About this task: Your task is to restate exactly the lines from the one holding "AP5 Optimierung" to the end of the entries below, inclusive.

Segment Start: Input for this task

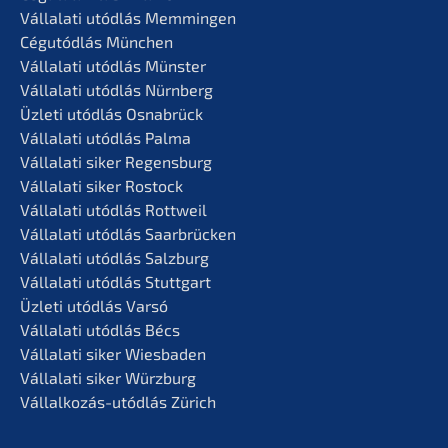
Vállala­ti utódlás Memmingen
Cégutód­lás München
Vállala­ti utódlás Münster
Vállala­ti utódlás Nürnberg
Üzleti utódlás Osnabrück
Vállala­ti utódlás Palma
Vállala­ti siker Regensburg
Vállala­ti siker Rostock
Vállala­ti utódlás Rottweil
Vállala­ti utódlás Saarbrücken
Vállala­ti utódlás Salzburg
Vállala­ti utódlás Stuttgart
Üzleti utódlás Varsó
Vállala­ti utódlás Bécs
Vállala­ti siker Wiesbaden
Vállala­ti siker Würzburg
Vállal­ko­zás-utódlás Zürich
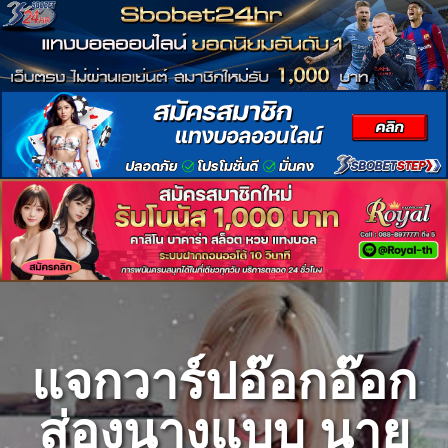
Skip
to
content
แจกวาร์ปอ๊อกอ๊อก
ส่องนางแบบ นาย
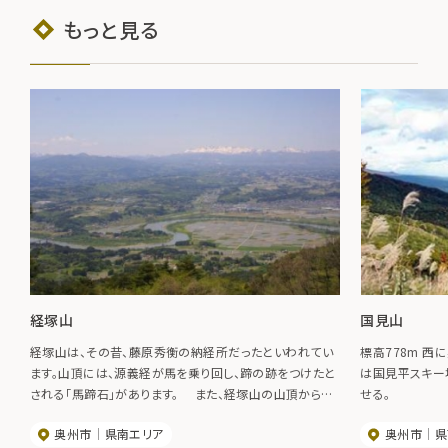
もっと見る
経塚山
国見山
経塚山は、その昔、藤原秀衡の納経所だったといわれてい
標高778m 
ます。山頂には、源義経が馬を乗り回し、蹄の跡をつけたと
は国見平スキー
される「馬蹄石」があります。 また、経塚山の山頂から見
せる。
る景色は本当にすばらしく、遠くに奥羽山脈を置き、そこか
奥州市
県南エリア
奥州市
県
ら広がる胆沢扇状地。そこに点在する静居集落と田園。山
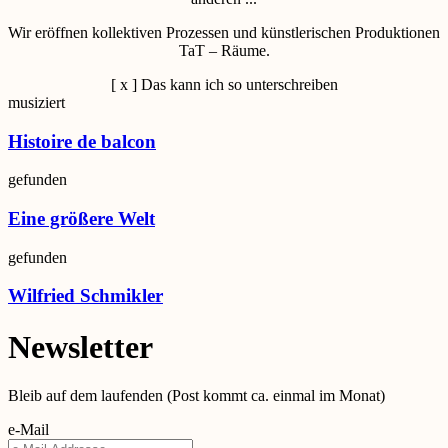
Wir eröffnen kollektiven Prozessen und künstlerischen Produktionen
TaT – Räume.
[ x ] Das kann ich so unterschreiben
musiziert
Histoire de balcon
gefunden
Eine größere Welt
gefunden
Wilfried Schmikler
Newsletter
Bleib auf dem laufenden (Post kommt ca. einmal im Monat)
e-Mail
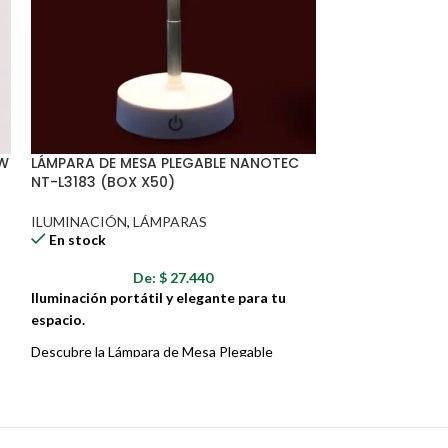
ades de transporte que esto genere.
4W
LÁMPARA DE MESA PLEGABLE NANOTEC
BOMBILLO DALI
NT-L3183 (BOX X50)
BOMBILLOS
,
IL
En stock
ILUMINACIÓN
,
LÁMPARAS
En stock
D
De:
$
27.440
Iluminación Pote
Iluminación portátil y elegante para tu
Grandes Espacio
espacio.
¡Ilumina tus espa
Descubre la Lámpara de Mesa Plegable
Daliz 40W 1404! E
ra
Nanotec, una solución de iluminación versátil
eficiencia energét
que combina funcionalidad, diseño y
brillante y nítida
portabilidad. Perfecta para cualquier espacio,
ambientes de tu h
desde tu escritorio hasta tu mesita de noche,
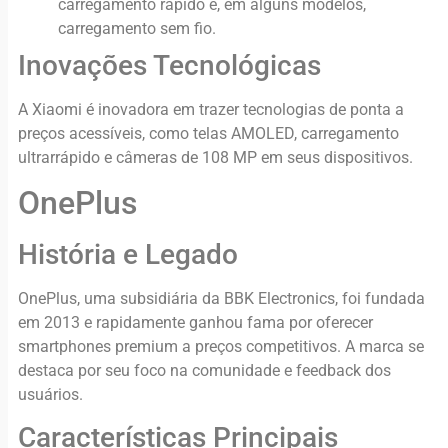
carregamento rápido e, em alguns modelos,
carregamento sem fio.
Inovações Tecnológicas
A Xiaomi é inovadora em trazer tecnologias de ponta a
preços acessíveis, como telas AMOLED, carregamento
ultrarrápido e câmeras de 108 MP em seus dispositivos.
OnePlus
História e Legado
OnePlus, uma subsidiária da BBK Electronics, foi fundada
em 2013 e rapidamente ganhou fama por oferecer
smartphones premium a preços competitivos. A marca se
destaca por seu foco na comunidade e feedback dos
usuários.
Características Principais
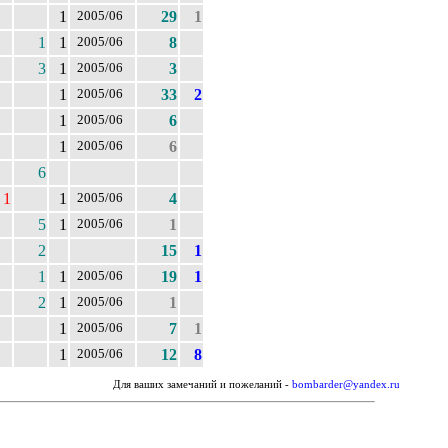
1
29
1
2005/06
1
1
8
2005/06
3
1
3
2005/06
1
33
2
2005/06
1
6
2005/06
1
6
2005/06
6
1
1
4
2005/06
5
1
1
2005/06
2
15
1
1
1
19
1
2005/06
2
1
1
2005/06
1
7
1
2005/06
1
12
8
2005/06
Для ваших замечаний и пожеланий -
bombarder@yandex.ru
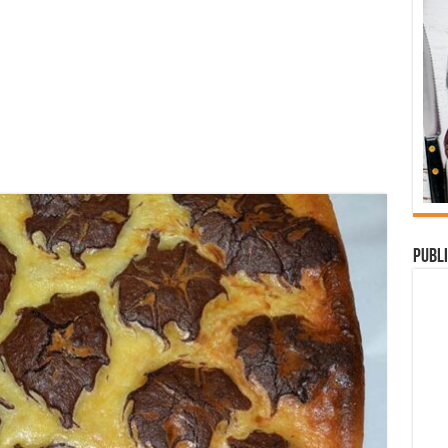
Publi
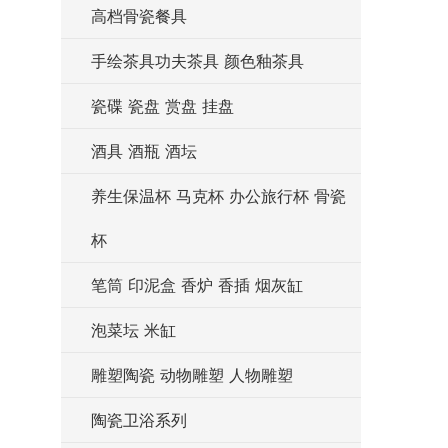
高档骨瓷餐具
手绘茶具功夫茶具 颜色釉茶具
瓷碟 瓷盘 赏盘 挂盘
酒具 酒瓶 酒坛
养生保温杯 马克杯 办公旅行杯 骨瓷
杯
笔筒 印泥盒 香炉 香插 烟灰缸
泡菜坛 米缸
雕塑陶瓷 动物雕塑 人物雕塑
陶瓷卫浴系列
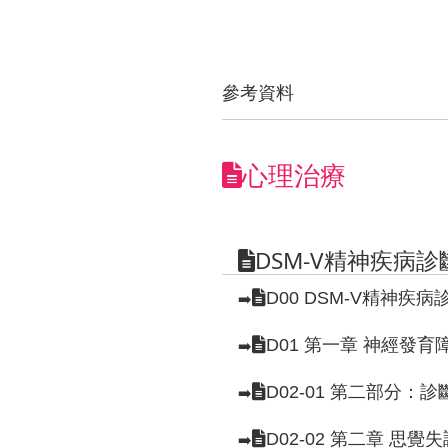
參考資料
心理治療
DSM-V精神疾病
D00 DSM-V精神疾
➡️
D01 第一章 神經發
➡️
D02-01 第二部分
➡️
D02-02 第二章 
➡️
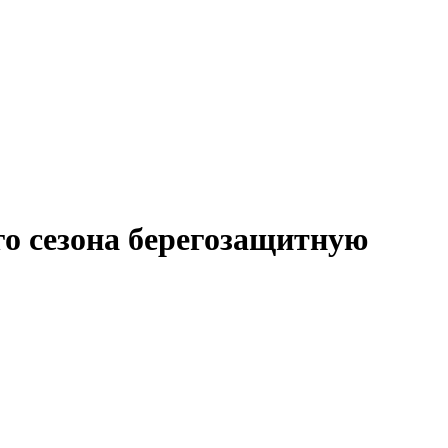
го сезона берегозащитную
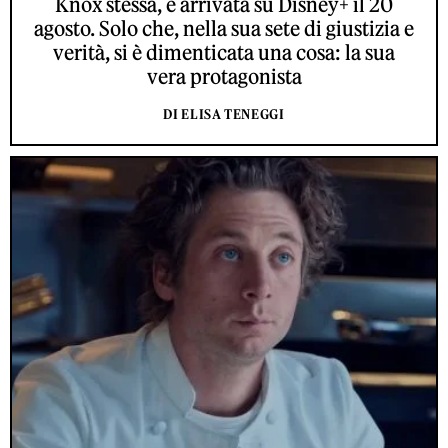
Knox stessa, è arrivata su Disney+ il 20
agosto. Solo che, nella sua sete di giustizia e
verità, si è dimenticata una cosa: la sua
vera protagonista
DI ELISA TENEGGI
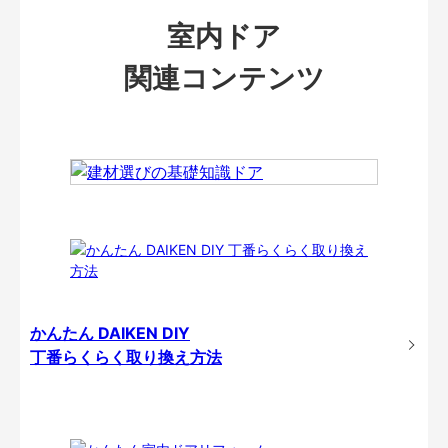
室内ドア
関連コンテンツ
かんたん DAIKEN DIY
丁番らくらく取り換え方法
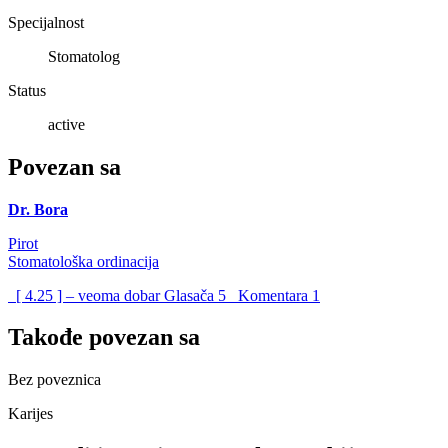
Specijalnost
Stomatolog
Status
active
Povezan sa
Dr. Bora
Pirot
Stomatološka ordinacija
[ 4.25 ] – veoma dobar
Glasača
5
Komentara
1
Takođe povezan sa
Bez poveznica
Karijes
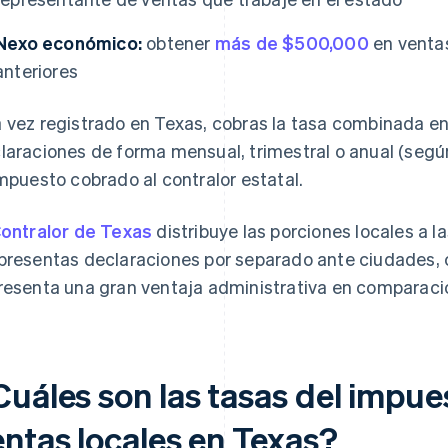
Nexo económico:
obtener
más de $500,000
en ventas
anteriores
 vez registrado en Texas, cobras la tasa combinada en
laraciones de forma mensual, trimestral o anual (segú
impuesto cobrado al contralor estatal.
ontralor de Texas
distribuye las porciones locales a l
presentas declaraciones por separado ante ciudades, c
resenta una gran ventaja administrativa en comparaci
Cuáles son las tasas del impue
entas locales en Texas?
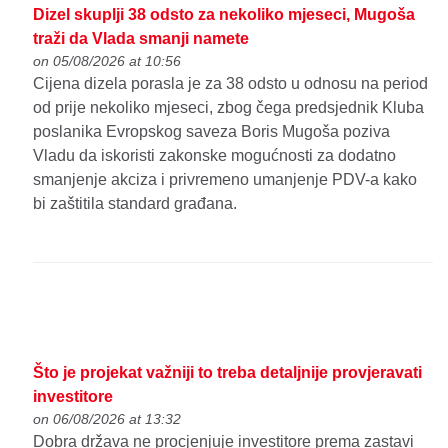
Dizel skuplji 38 odsto za nekoliko mjeseci, Mugoša
traži da Vlada smanji namete
on 05/08/2026 at 10:56
Cijena dizela porasla je za 38 odsto u odnosu na period
od prije nekoliko mjeseci, zbog čega predsjednik Kluba
poslanika Evropskog saveza Boris Mugoša poziva
Vladu da iskoristi zakonske mogućnosti za dodatno
smanjenje akciza i privremeno umanjenje PDV-a kako
bi zaštitila standard građana.
Što je projekat važniji to treba detaljnije provjeravati
investitore
on 06/08/2026 at 13:32
Dobra država ne procjenjuje investitore prema zastavi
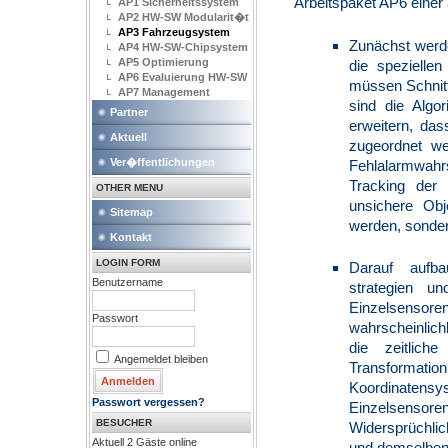
Arbeitspaket AP6 einer
AP1 Sicherheitssystem
AP2 HW-SW Modularit�t
AP3 Fahrzeugsystem
Zunächst werd
AP4 HW-SW-Chipsystem
AP5 Optimierung
die speziellen
AP6 Evaluierung HW-SW
müssen Schnitt
AP7 Management
sind die Algo
Partner
erweitern, das
Aktuell
zugeordnet we
Ver�ffentlichungen
Fehlalarmwahr
Tracking der 
OTHER MENU
unsichere Obj
Sitemap
werden, sonder
Kontakt
LOGIN FORM
Darauf aufba
Benutzername
strategien u
Einzelsenso
Passwort
wahrscheinlich
die zeitlich
Angemeldet bleiben
Transformat
Koordinaten
Passwort vergessen?
Einzelsensore
BESUCHER
Widersprüchli
Aktuell 2 Gäste online
und demselben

Segment End: Input for this task

Answer to this exercise:
AP5 Optimierung
die speziellen
AP6 Evaluierung HW-SW
müssen Schnitt
AP7 Management
sind die Algo
Partner
erweitern, das
Aktuell
zugeordnet we
Ver�ffentlichungen
Fehlalarmwahr
Tracking der 
OTHER MENU
unsichere Obj
Sitemap
werden, sonder
Kontakt
LOGIN FORM
Darauf aufba
Benutzername
strategien u
Einzelsenso
Passwort
wahrscheinlich
die zeitlich
Angemeldet bleiben
Transformat
Koordinaten
Passwort vergessen?
Einzelsensore
BESUCHER
Widersprüchli
Aktuell 2 Gäste online
und demselben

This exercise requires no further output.